(Extracted information)

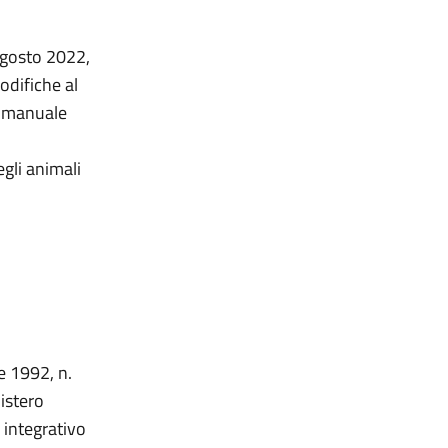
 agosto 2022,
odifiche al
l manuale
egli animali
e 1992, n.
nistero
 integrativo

(End Extracted information)
(Extracted information)

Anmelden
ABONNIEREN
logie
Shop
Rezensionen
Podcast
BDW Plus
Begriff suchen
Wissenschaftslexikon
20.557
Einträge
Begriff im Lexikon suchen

(End Extracted information)

Work order:
Say, as a single number and nothing more, how many lines of the entries contain the word "suchen".

Result:
2